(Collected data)
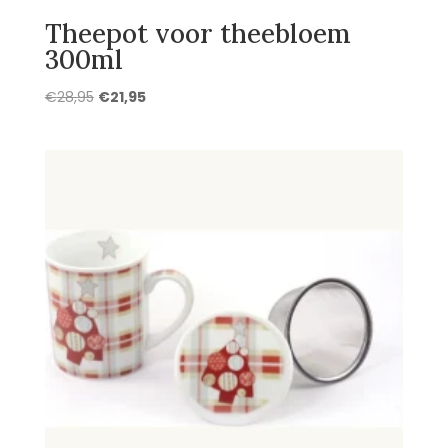
Theepot voor theebloem
300ml
Oorspronkelijke
Huidige
€
28,95
€
21,95
prijs
prijs
was:
is:
€28,95.
€21,95.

WHAT THE TASK REQUIRES> Give back each entry exactly as it appears, with no pictures.

ANSWER TO THIS TASK>
Theepot voor theebloem
300ml
Oorspronkelijke
Huidige
€
28,95
€
21,95
prijs
prijs
was:
is:
€28,95.
€21,95.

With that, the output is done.